Roma , lunedì, 27. ottobre, 2025 9:00 (ACI Stampa).
Contemplare Cristo con Maria, il programma di vita di ogni fedele mariano, cioè di ogni cristiano. Maria vive ogni secondo nei piccoli grani del Rosario che scorrono tra le dita. Sequenze di Ave Maria, Pater e Gloria. Una musica. E a questa musica hanno guardato diversi pontefici nell’arco della storia della Chiesa. A cominciare da papa Sisto IV che renderà ufficiale la recita della preghiera del Santo Rosario, la preghiera mariana per eccellenza. Poi, per la festa della Madonna del Rosario, dobbiamo aspettare il teologo (domenicano) Antonio Ghisleri, divenuto poi Papa Pio V. Era il 7 ottobre 1571. Un salto di tempo, il 1800. Fine 1800. Regnante papa Leone XIII che - nel settembre 1893, nella sua “Laetitiae Sanctae” - si dice “pienamente convinto che la pratica del Rosario, curata in modo da farne scaturire la forza morale che vi è racchiusa, genererà frutti copiosi non solo per i singoli, ma per tutta la società”. La preghiera mariana, "antitodo" per i mali del mondo.
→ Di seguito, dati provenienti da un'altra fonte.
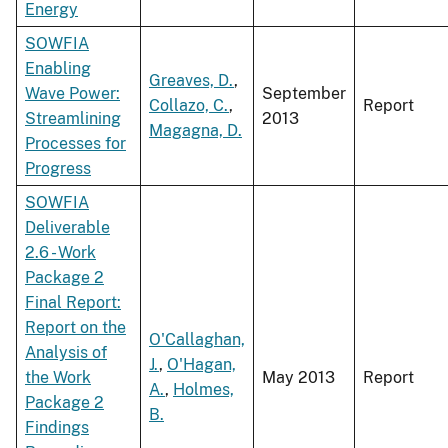
Energy
SOWFIA
Enabling
Greaves, D.
,
Wave Power:
September
Collazo, C.
,
Report
Streamlining
2013
Magagna, D.
Processes for
Progress
SOWFIA
Deliverable
2.6 - Work
Package 2
Final Report:
Report on the
O'Callaghan,
Analysis of
J.
,
O'Hagan,
the Work
May 2013
Report
A.
,
Holmes,
Package 2
B.
Findings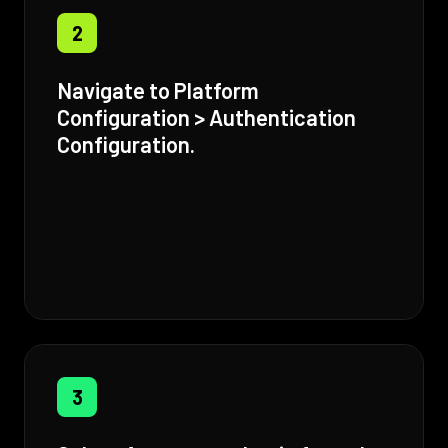
2
Navigate to Platform
Configuration > Authentication
Configuration.
3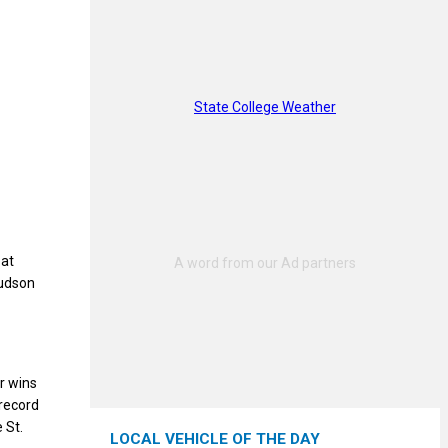
State College Weather
 at
Hudson
r wins
 record
 St.
LOCAL VEHICLE OF THE DAY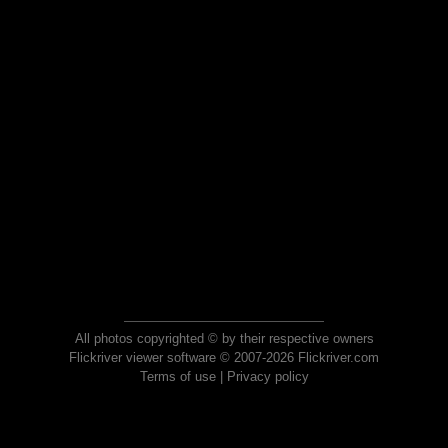
All photos copyrighted © by their respective owners
Flickriver viewer software © 2007-2026 Flickriver.com
Terms of use
|
Privacy policy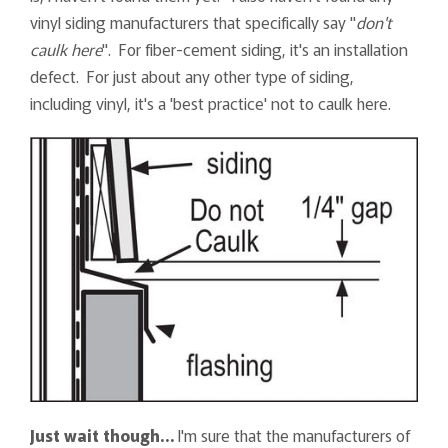
vinyl siding manufacturers that specifically say "
don't
caulk here
". For fiber-cement siding, it's an installation
defect. For just about any other type of siding,
including vinyl, it's a 'best practice' not to caulk here.
Just wait though…
I'm sure that the manufacturers of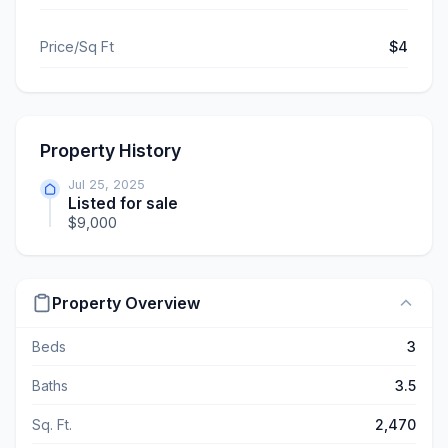
Price/Sq Ft
$4
Property History
Jul 25, 2025
Listed for sale
$9,000
Property Overview
Beds
3
Baths
3.5
Sq. Ft.
2,470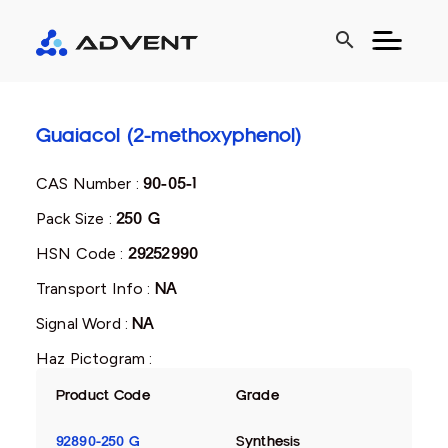
search
Guaiacol (2-methoxyphenol)
CAS Number :
90-05-1
Pack Size :
250 G
HSN Code :
29252990
Transport Info :
NA
Signal Word :
NA
Haz Pictogram :
Product Code
Grade
92890-250 G
Synthesis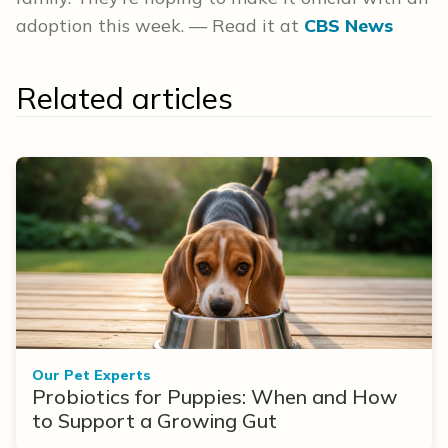
adoption this week. — Read it at
CBS News
Related articles
Our Pet Experts
Probiotics for Puppies: When and How
to Support a Growing Gut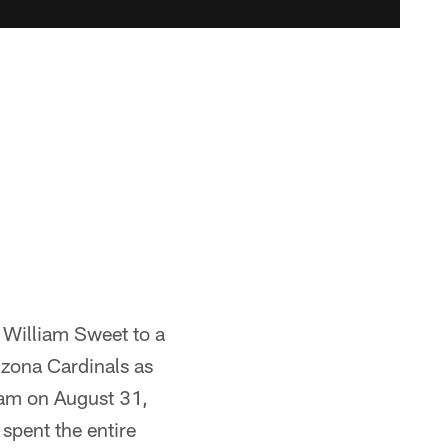
 William Sweet to a
izona Cardinals as
eam on August 31,
spent the entire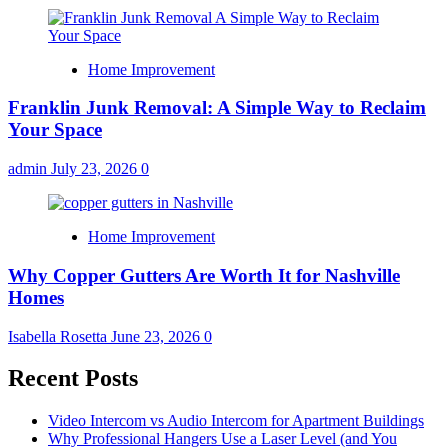
Home Improvement
Franklin Junk Removal: A Simple Way to Reclaim
Your Space
admin
July 23, 2026
0
Home Improvement
Why Copper Gutters Are Worth It for Nashville
Homes
Isabella Rosetta
June 23, 2026
0
Recent Posts
Video Intercom vs Audio Intercom for Apartment Buildings
Why Professional Hangers Use a Laser Level (and You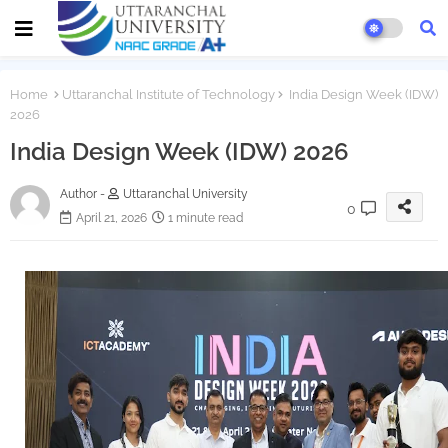
Home
Uttaranchal Institute of Technology
India Design Week (IDW)
2026
India Design Week (IDW) 2026
Author -
Uttaranchal University
0
April 21, 2026
1 minute read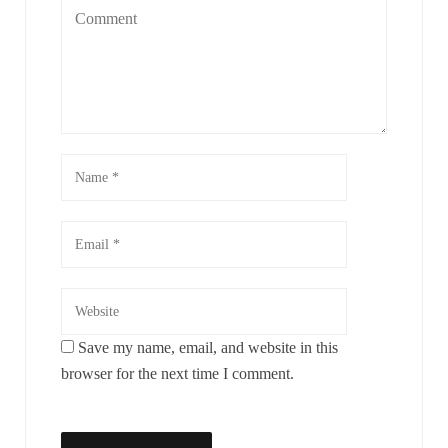
Save my name, email, and website in this
browser for the next time I comment.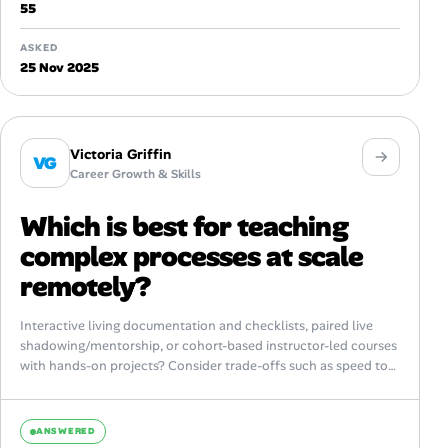
55
ASKED
25 Nov 2025
Victoria Griffin
VG
Career Growth & Skills
Which is best for teaching
complex processes at scale
remotely?
Interactive living documentation and checklists, paired live
shadowing/mentorship, or cohort-based instructor-led courses
with hands-on projects? Consider trade-offs such as speed to
proficiency, long-term retention, ability to assess competency,
maintenance overhead,...
ANSWERED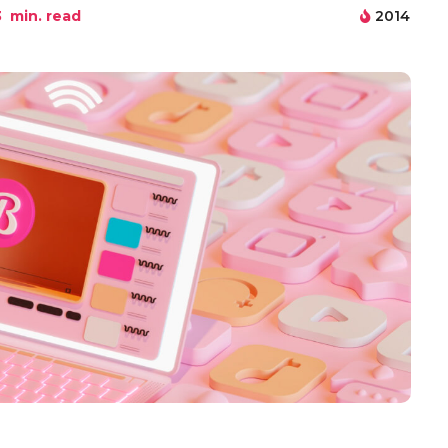
3
min. read
2014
Passiamo al ‘900, il secolo in cui tutti i pontefici hanno fatto riferimento alla famosa preghiera mariana. Nel 1937, nella sua Enciclica “Ingravescentibus Malis”, papa Pio XI si trova di fronte a due pericolosi nemici della Chiesa, il nazionalsocialismo e lo stalinismo. E sarà, allora, proprio nella recita del Rosario che si deve ricorrere ai “ripari”. Ci dice, nel documento, che il XX secolo “rifiuta il Rosario”. Ma, tuttavia “una innumerevole moltitudine di uomini santi di ogni età, di ogni condizione” lo recitano. C’è allora speranza per il mondo. Con l’enciclica “Ingruentium Malorum” del 15 settembre 1951 Pio XII esortava i fedeli a riscoprire “l’eccellenza, il valore e la salutare efficacia” del Santo Rosario. Altro pontefice, Giovanni XXIII, il papa del Concilio: il 4 maggio 1963, riceve il primo pellegrinaggio italiano del Rosario Vivente: dirà che “una giornata senza preghiera è come un cielo senza stelle, un giardino senza fiori”. Sempre di papa Roncalli sarà l’Enciclica "Grata Recordatio" (1959). Nel documento vi era l’invito ai fedeli di pregare il Rosario per il Concilio ecumenico che si stava preparando. Arriviamo così a papa Paolo VI che nell’Esortazione apostolica al culto mariano, la “Marialis Cultus”, sottolinerà l’importanza del Santo Rosario: pone l’attenzione sulla contemplazione, fondamentale per la recita del Santo Rosario. Inoltre chiede “vivamente la recita del Rosario in famiglia”.
Il Novecento si chiude (e si apre al 2000) con uno dei pontefici più “mariani” della storia della Chiesa: Giovanni Paolo II. Sua, nel 2002, la famosa lettera “Rosarium Virginis Mariae”, che risponde - in una certa maniera - alla domanda: cos’è il Rosario? E come si prega? Il Rosario è una preghiera - scriverà Giovanni Paolo II - che “nella sobrietà dei suoi elementi” concentra “la profondità di tutto il suo messaggio evangelico” e dalla quale “il credente attinge abbondanza di grazia, quasi ricevendola dalle mani stesse della Madre del Redentore”. Anche Benedetto XVI dedica parole al Santo Rosario e lo fa, ad esempio, in una preghiera nella basilica romana di Santa Maria Maggiore, il 3 maggio 2008, mese mariano:“Il Rosario non è una pia pratica relegata al passato, come preghiera di altri tempi a cui pensare con nostalgia”. Bensì è “senza dubbio uno dei segni più eloquenti dell’amore che le giovani generazioni nutrono per Gesù e per sua Madre, Maria”. Più volte papa Francesco ha fatto riferimento al Rosario durante il suo pontificato, alla sua forza generatrice nei momenti difficili della storia. Come nel 2018 per un momento travagliato della Chiesa o come durante la pandemia del Covid-19. E soprattutto, nell’ultima parte del pontificato, per i conflitti nel mondo intero.